# What to do:
Please output, exactly and without pictures, the lines from the opening of the listing below through the line containing "Disclaimer (52, 2552)", both included.

# Extracted information:
■ ■ ■ ■
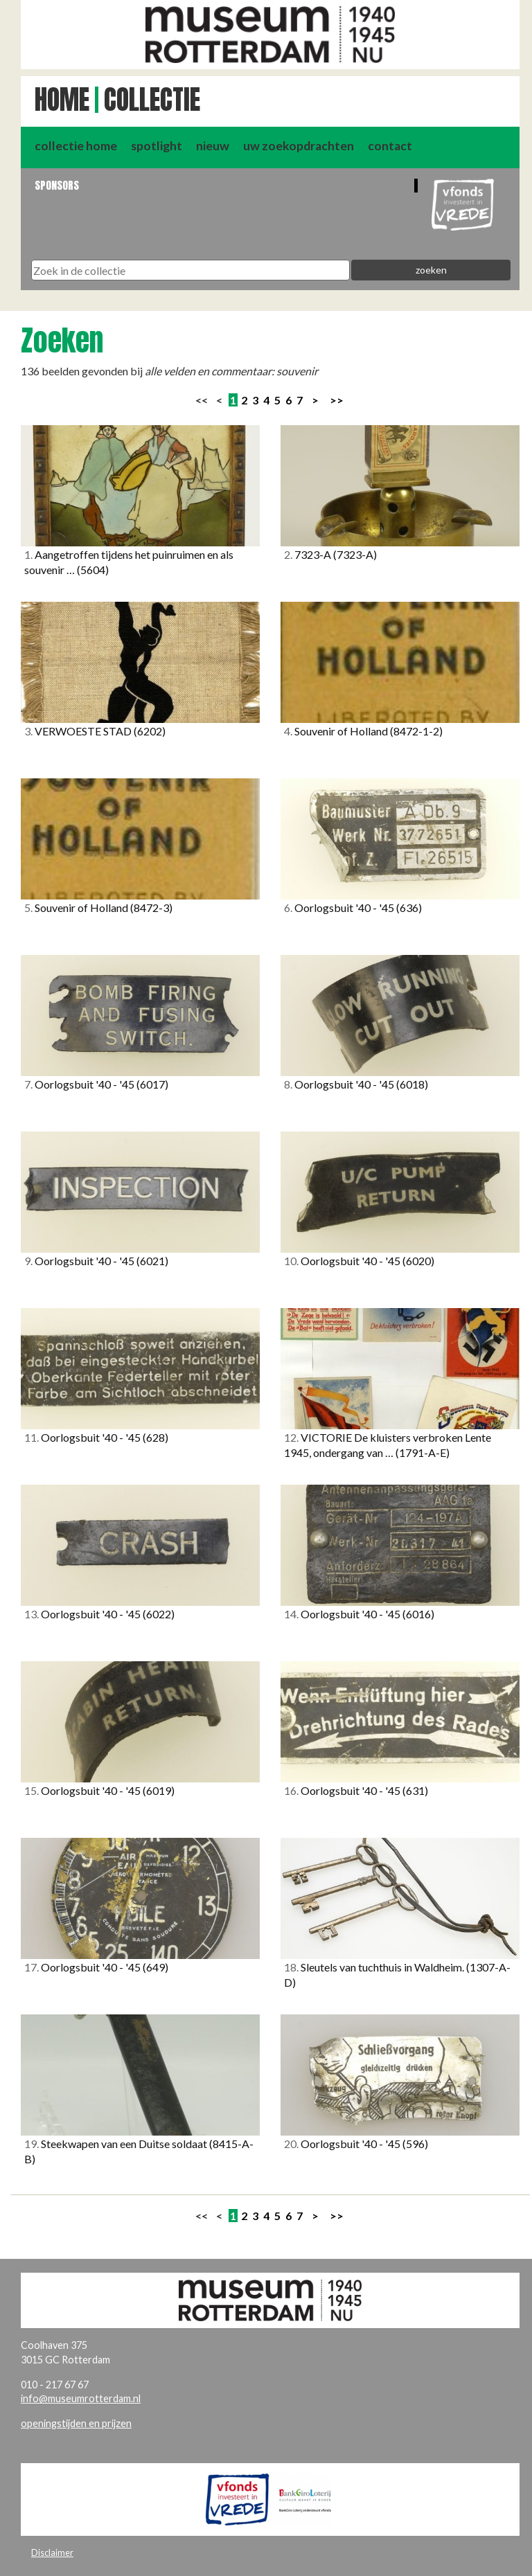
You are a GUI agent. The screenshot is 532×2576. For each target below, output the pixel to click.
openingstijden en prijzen (76, 2423)
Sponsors (57, 185)
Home (62, 100)
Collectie (152, 100)
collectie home (76, 145)
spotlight (156, 145)
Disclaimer (52, 2552)
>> (337, 399)
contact (390, 145)
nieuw (212, 145)
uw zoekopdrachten (298, 145)
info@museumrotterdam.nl (81, 2398)
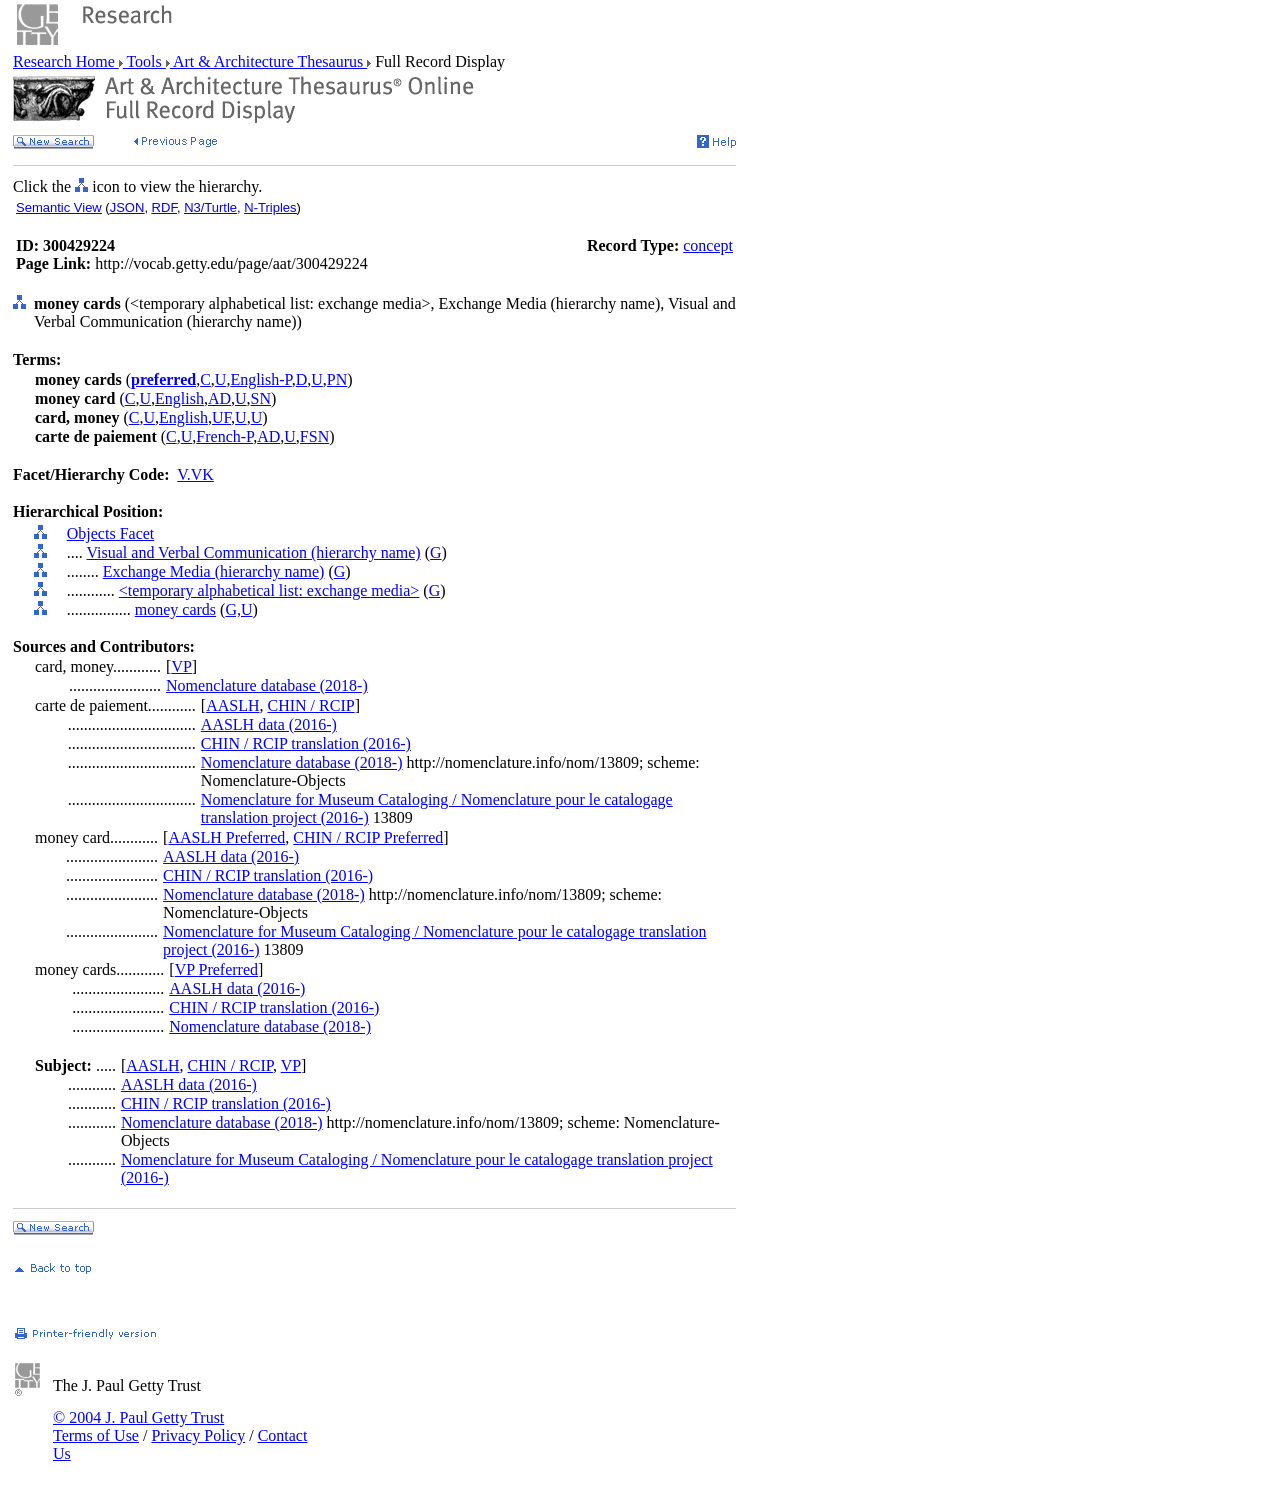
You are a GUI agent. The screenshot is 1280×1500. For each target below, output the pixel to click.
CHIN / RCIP (311, 705)
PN (337, 379)
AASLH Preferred (226, 837)
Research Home (66, 61)
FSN (314, 436)
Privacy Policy (198, 1435)
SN (261, 398)
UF (221, 417)
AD (219, 398)
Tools (144, 61)
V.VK (195, 474)
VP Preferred (216, 969)
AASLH (232, 705)
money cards (175, 609)
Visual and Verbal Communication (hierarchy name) (253, 552)
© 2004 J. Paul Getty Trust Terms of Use (138, 1426)
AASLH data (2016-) (269, 724)
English (179, 398)
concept (708, 245)
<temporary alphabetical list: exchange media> (269, 590)
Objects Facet (111, 533)
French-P (224, 436)
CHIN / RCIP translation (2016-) (306, 743)
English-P (260, 379)
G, (233, 609)
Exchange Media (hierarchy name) (214, 571)
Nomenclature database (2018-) (267, 685)
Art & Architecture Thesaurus (268, 61)
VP (181, 666)
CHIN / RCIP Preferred (368, 837)
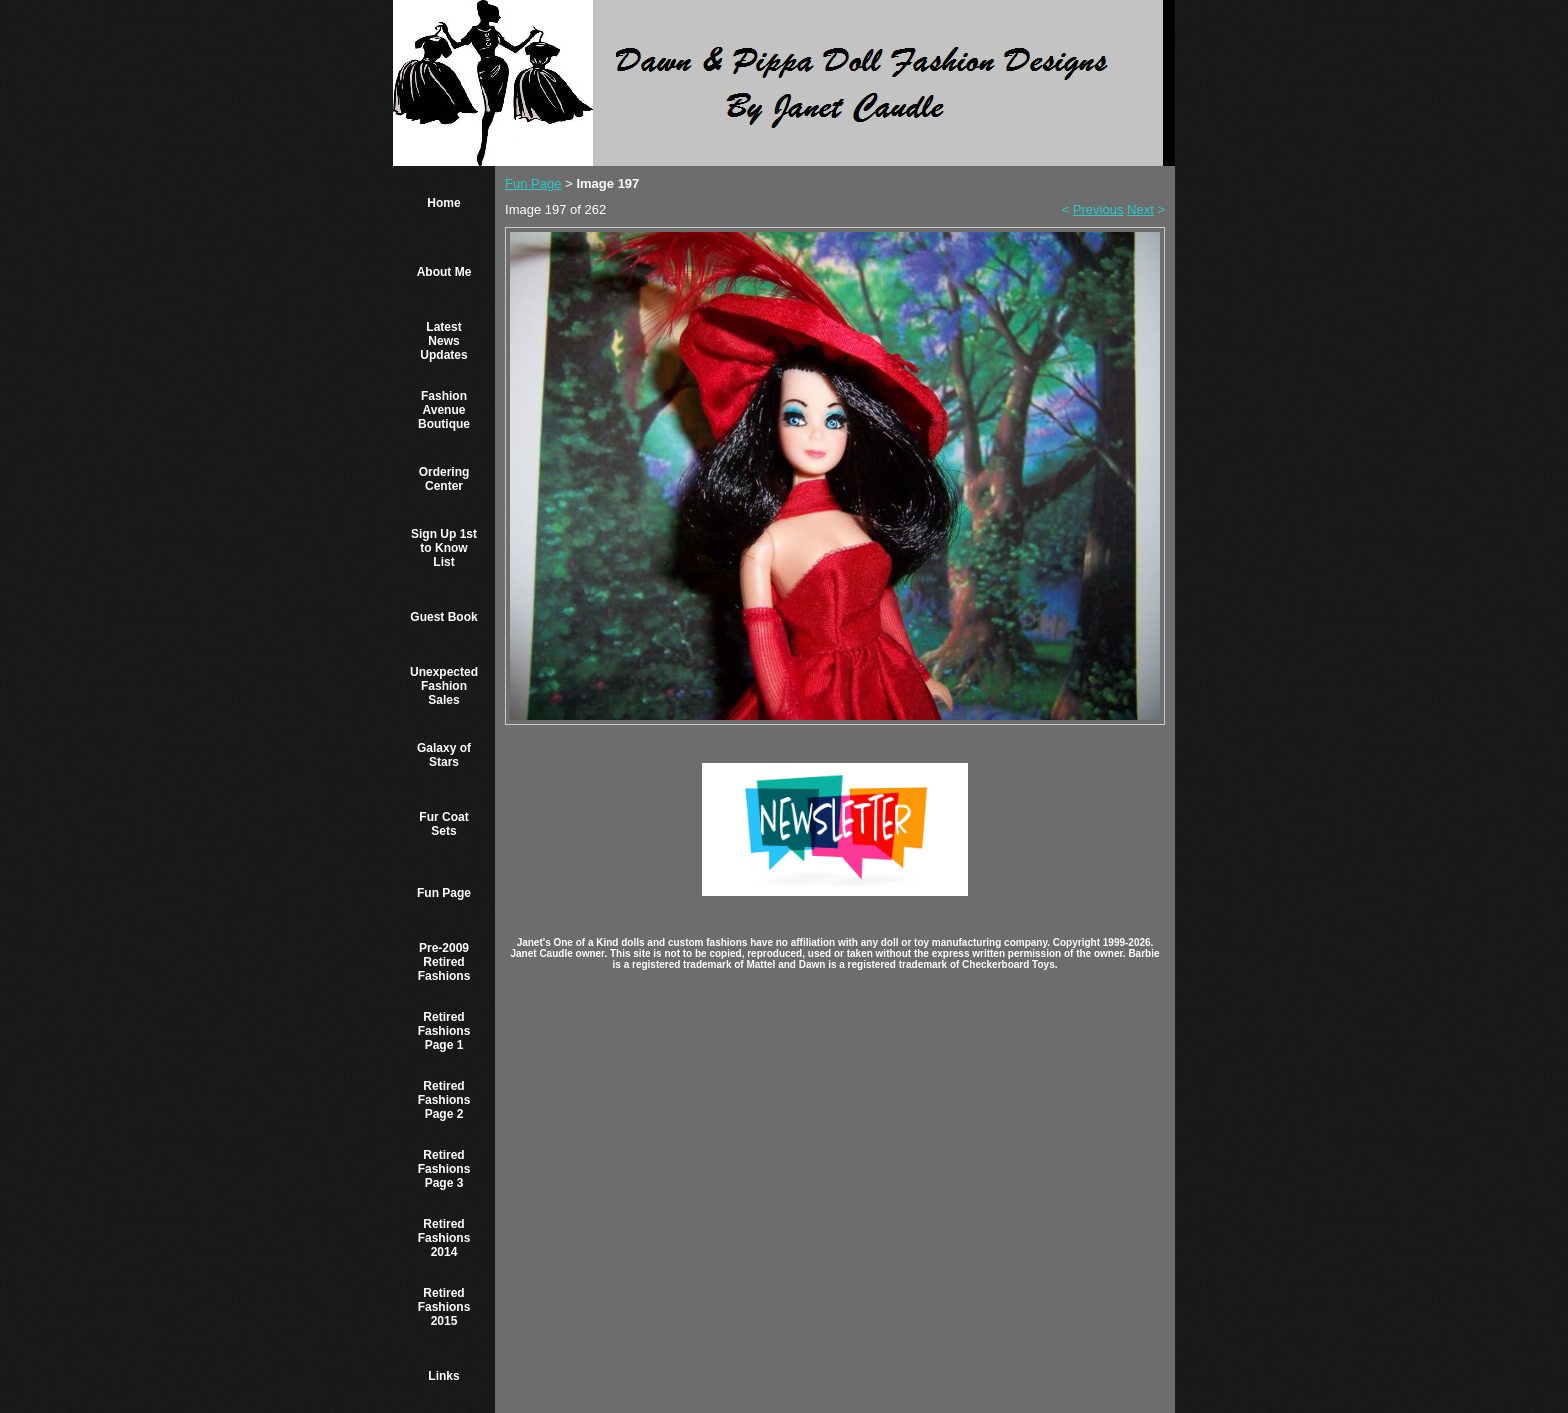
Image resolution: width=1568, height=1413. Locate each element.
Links (443, 1376)
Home (443, 203)
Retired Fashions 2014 (444, 1238)
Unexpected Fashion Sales (444, 686)
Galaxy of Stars (444, 755)
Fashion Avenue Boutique (444, 410)
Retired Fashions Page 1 (444, 1031)
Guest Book (443, 617)
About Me (444, 272)
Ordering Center (444, 479)
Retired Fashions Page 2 (444, 1100)
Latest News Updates (443, 341)
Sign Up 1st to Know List (444, 548)
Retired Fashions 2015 (444, 1307)
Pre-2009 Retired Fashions (444, 962)
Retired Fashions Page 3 (444, 1169)
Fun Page (444, 893)
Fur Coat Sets (443, 824)
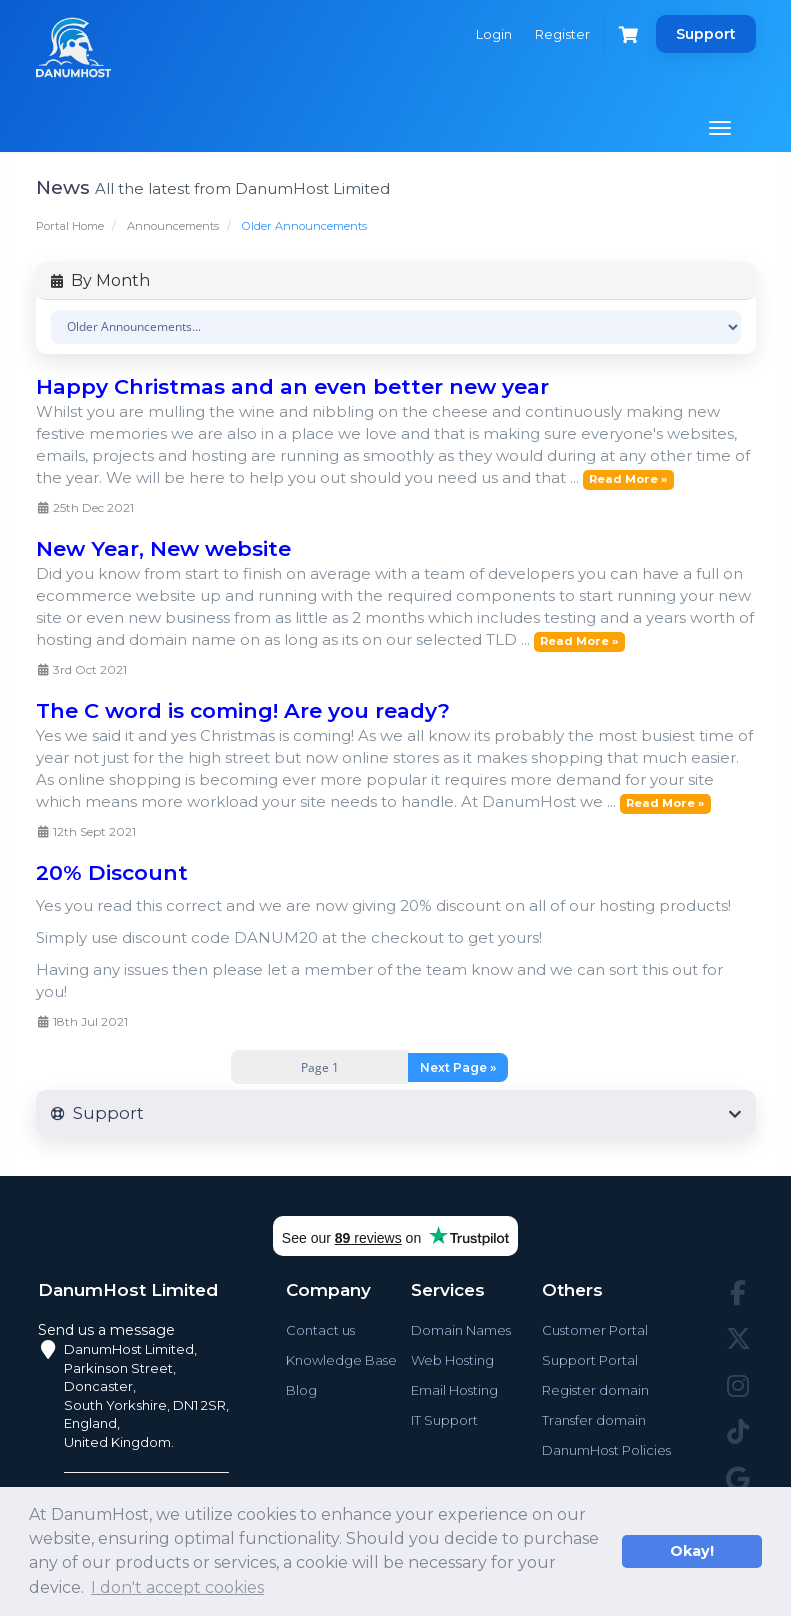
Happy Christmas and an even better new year (292, 386)
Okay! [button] (692, 1551)
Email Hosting (454, 1390)
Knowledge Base (341, 1360)
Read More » (628, 479)
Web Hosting (452, 1360)
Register (562, 34)
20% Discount (112, 872)
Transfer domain (594, 1420)
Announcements (173, 226)
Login (494, 34)
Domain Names (461, 1330)
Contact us (320, 1330)
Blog (301, 1390)
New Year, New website (163, 548)
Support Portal (590, 1360)
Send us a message (106, 1330)
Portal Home (70, 226)
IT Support (444, 1420)
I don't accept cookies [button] (177, 1587)
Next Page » (458, 1067)
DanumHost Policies (606, 1450)
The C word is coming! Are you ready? (243, 710)
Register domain (595, 1390)
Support (706, 34)
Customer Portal (595, 1330)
■ ■ ■ ■
# Written answer:
You are a GUI agent. The screenshot is 532×2576. For each target below, output the pixel to click.
openingstijden en prijzen (76, 2423)
Sponsors (57, 185)
Home (62, 100)
Collectie (152, 100)
collectie home (76, 145)
spotlight (156, 145)
Disclaimer (52, 2552)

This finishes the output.